Work instruction> Whenever a line in the data below includes the string "terus", copy it out.

Dataset excerpts>
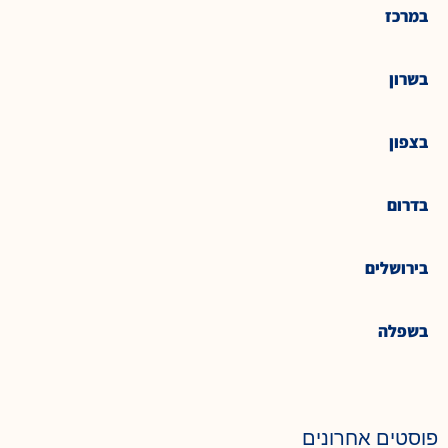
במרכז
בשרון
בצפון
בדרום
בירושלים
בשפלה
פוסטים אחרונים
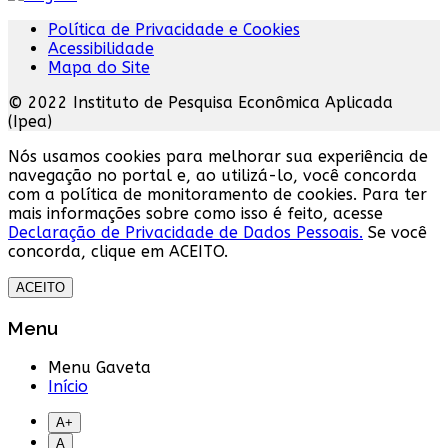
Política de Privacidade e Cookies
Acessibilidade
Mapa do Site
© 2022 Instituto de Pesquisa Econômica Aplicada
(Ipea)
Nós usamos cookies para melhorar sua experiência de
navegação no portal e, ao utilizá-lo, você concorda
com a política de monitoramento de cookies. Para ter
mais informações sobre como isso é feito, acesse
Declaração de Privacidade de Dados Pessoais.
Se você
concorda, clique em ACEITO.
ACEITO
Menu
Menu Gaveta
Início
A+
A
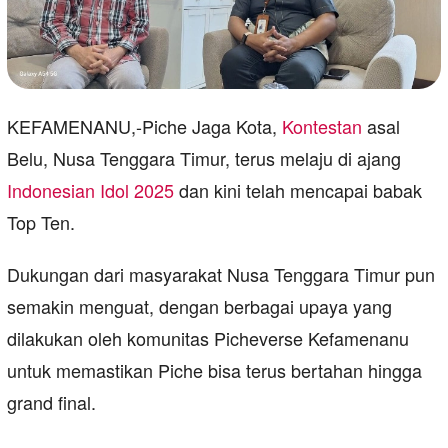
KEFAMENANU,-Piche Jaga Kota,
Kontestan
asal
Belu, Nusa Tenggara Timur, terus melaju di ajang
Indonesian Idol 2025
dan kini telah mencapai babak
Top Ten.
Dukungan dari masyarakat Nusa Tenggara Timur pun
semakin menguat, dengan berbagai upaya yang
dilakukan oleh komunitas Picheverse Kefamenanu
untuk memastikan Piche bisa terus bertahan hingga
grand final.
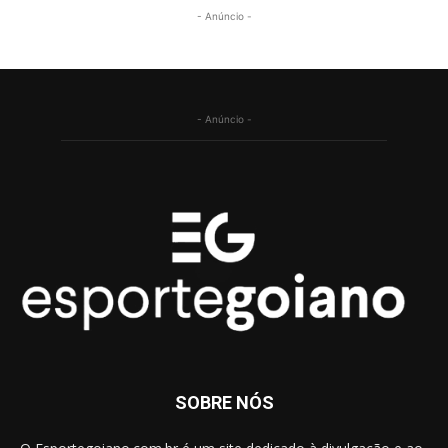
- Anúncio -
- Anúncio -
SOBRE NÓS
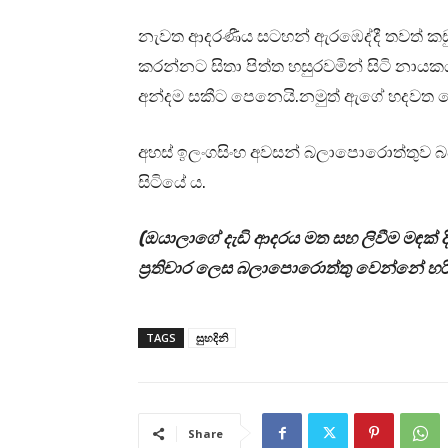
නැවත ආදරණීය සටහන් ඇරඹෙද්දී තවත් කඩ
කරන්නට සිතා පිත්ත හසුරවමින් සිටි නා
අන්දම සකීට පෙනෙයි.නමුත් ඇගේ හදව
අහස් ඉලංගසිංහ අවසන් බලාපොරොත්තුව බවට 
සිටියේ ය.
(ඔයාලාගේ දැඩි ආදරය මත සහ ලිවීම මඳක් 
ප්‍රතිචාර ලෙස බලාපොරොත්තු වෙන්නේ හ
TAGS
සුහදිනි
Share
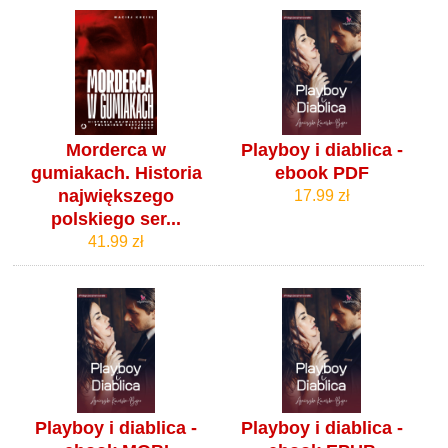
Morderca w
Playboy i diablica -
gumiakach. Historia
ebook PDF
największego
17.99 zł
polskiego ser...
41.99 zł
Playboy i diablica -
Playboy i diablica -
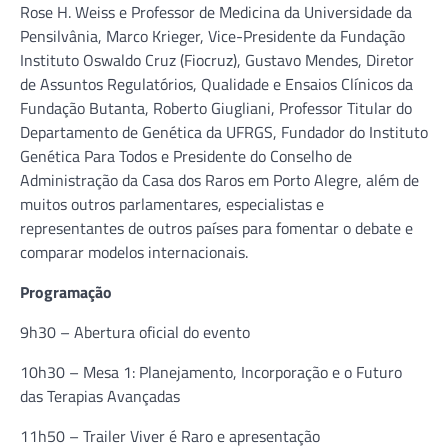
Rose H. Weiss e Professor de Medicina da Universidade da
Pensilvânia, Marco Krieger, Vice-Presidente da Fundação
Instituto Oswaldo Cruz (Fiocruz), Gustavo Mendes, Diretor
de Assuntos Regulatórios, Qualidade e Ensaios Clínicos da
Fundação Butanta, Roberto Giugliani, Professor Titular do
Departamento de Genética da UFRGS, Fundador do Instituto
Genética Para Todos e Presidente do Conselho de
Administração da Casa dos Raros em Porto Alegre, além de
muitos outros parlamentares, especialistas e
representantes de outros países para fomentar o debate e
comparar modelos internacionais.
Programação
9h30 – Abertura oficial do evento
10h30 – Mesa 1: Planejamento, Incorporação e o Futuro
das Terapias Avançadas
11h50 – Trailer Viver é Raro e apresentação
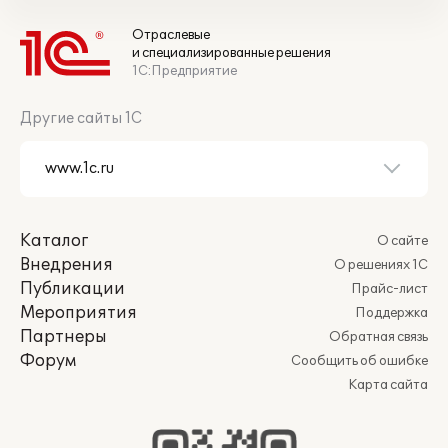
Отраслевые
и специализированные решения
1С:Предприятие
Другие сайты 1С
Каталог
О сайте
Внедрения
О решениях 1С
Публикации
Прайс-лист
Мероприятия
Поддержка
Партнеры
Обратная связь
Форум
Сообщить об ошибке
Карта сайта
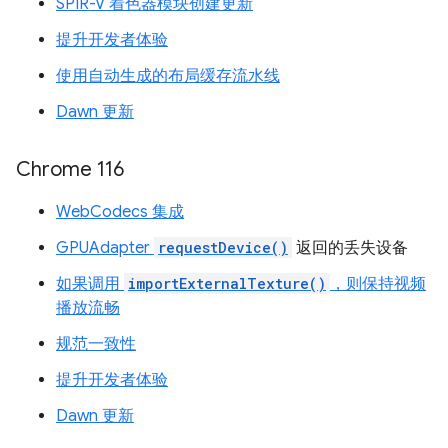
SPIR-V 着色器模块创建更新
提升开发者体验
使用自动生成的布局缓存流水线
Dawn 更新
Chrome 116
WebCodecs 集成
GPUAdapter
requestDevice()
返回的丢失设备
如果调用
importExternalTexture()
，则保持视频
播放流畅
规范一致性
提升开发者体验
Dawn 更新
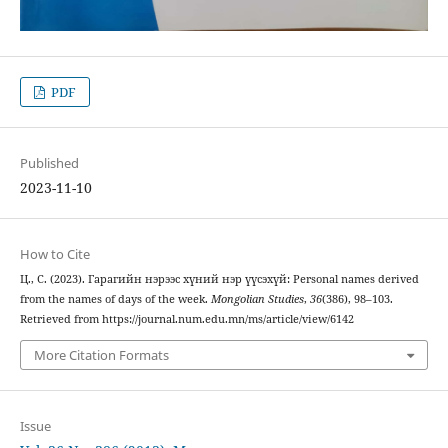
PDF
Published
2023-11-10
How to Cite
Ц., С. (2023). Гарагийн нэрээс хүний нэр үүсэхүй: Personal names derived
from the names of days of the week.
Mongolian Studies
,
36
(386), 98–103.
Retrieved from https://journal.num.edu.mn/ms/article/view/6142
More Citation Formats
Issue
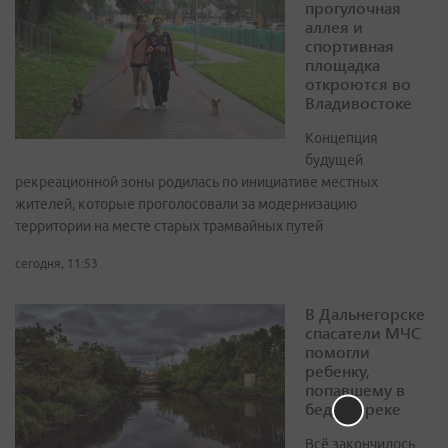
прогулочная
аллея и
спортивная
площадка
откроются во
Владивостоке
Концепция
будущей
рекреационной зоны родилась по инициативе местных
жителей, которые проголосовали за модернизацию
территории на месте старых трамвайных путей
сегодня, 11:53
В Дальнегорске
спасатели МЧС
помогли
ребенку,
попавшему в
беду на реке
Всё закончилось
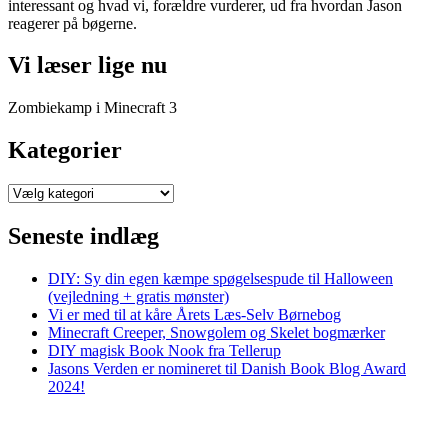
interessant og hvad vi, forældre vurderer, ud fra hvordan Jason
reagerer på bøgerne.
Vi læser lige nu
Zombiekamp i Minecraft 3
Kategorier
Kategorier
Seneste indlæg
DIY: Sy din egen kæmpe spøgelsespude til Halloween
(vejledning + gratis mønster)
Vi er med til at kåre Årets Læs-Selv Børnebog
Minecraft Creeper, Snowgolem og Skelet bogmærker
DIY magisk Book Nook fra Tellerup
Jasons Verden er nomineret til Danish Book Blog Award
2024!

Response to the exercise>
Belu, Nusa Tenggara Timur, terus melaju di ajang
untuk memastikan Piche bisa terus bertahan hingga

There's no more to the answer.